— Problem to solve —
Lines containing the word "visitas" are the ones to copy from the records below.

— Entries supplied —
******************************
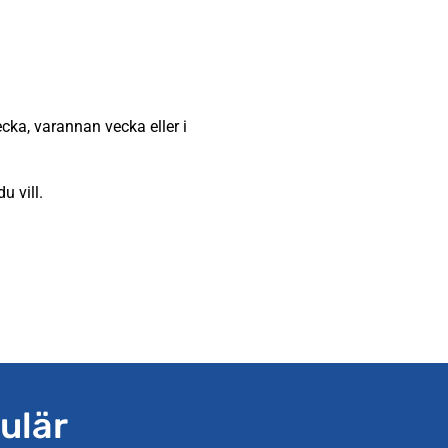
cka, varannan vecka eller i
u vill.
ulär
******************************
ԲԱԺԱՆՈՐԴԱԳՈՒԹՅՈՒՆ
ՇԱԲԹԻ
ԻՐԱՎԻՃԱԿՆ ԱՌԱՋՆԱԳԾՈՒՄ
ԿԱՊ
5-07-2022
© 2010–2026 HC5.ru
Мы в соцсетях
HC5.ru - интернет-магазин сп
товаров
******************************
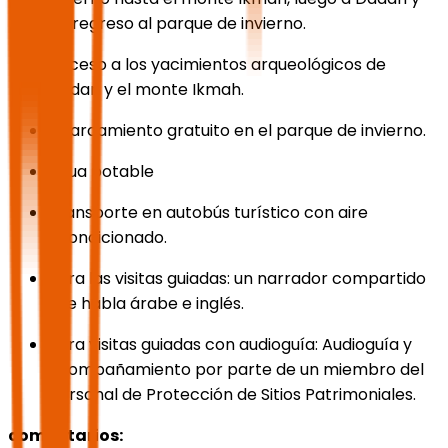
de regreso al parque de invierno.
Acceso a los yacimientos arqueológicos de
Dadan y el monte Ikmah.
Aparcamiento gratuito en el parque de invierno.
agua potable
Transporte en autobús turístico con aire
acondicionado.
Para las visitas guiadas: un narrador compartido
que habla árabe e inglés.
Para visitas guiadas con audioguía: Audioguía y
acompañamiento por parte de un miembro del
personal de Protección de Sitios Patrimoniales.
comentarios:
******************************
— Solution —
Para las visitas guiadas: un narrador compartido
Para visitas guiadas con audioguía: Audioguía y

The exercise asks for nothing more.